##### RECORD SET

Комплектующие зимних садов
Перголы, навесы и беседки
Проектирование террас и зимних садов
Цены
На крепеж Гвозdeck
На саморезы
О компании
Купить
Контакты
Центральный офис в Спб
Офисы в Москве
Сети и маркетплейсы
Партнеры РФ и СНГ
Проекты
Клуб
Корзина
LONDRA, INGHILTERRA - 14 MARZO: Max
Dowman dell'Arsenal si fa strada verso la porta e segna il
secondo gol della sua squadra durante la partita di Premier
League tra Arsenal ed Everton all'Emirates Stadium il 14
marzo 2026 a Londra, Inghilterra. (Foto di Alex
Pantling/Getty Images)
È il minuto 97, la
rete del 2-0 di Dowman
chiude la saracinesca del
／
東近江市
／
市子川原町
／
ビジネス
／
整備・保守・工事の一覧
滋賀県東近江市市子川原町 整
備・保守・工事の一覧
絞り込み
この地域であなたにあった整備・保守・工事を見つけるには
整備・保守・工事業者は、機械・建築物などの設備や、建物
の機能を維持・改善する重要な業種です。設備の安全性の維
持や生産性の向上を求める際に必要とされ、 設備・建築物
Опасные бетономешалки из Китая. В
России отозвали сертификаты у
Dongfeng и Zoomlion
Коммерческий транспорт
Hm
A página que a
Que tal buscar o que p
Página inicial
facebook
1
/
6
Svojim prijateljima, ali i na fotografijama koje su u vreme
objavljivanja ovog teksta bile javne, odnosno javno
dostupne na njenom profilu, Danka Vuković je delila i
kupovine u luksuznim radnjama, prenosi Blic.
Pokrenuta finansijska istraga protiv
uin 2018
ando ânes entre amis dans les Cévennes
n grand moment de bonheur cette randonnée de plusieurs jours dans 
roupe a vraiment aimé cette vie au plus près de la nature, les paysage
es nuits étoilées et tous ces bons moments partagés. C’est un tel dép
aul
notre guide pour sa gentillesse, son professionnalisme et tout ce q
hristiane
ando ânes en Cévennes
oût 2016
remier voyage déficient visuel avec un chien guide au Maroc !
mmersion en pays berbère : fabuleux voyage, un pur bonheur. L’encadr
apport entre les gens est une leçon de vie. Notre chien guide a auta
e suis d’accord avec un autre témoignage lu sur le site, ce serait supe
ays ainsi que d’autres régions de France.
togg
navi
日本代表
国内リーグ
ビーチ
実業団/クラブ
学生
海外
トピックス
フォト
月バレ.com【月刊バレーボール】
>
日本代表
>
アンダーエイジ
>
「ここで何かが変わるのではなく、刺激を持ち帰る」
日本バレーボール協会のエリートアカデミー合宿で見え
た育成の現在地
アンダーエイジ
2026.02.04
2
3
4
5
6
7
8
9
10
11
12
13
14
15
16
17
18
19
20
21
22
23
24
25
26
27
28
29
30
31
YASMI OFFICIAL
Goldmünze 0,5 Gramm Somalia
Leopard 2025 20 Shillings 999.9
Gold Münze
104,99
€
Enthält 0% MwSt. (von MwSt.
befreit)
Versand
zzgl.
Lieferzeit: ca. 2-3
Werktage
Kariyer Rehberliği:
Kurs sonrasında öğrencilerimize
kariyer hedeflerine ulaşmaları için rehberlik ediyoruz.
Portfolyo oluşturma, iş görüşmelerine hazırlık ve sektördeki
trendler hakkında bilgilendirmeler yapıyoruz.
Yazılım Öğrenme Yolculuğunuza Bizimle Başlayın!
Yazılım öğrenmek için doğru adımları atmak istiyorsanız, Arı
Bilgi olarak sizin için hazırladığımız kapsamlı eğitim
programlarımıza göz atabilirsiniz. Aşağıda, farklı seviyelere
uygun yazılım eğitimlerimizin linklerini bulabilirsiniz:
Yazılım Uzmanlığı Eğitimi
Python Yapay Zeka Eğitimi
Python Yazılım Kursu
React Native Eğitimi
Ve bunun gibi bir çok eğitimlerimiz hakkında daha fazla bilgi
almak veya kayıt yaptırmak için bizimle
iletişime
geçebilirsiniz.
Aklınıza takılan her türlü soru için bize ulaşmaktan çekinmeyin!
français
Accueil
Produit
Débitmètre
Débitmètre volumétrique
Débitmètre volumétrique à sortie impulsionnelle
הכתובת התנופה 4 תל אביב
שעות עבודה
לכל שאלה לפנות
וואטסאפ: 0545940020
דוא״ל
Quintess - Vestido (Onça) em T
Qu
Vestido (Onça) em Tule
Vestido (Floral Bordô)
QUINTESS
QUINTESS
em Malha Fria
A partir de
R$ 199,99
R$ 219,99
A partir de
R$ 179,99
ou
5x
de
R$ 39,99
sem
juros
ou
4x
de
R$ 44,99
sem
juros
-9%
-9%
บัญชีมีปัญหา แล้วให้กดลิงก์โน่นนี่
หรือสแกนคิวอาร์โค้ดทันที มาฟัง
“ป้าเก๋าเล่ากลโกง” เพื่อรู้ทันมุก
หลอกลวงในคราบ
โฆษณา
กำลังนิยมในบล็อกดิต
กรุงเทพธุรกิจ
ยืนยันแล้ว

##########

WHAT TO PRODUCE. Among the lines of the data, find every one that holds "зимних" and copy it.

WORKED SOLUTION.
Комплектующие зимних садов
Проектирование террас и зимних садов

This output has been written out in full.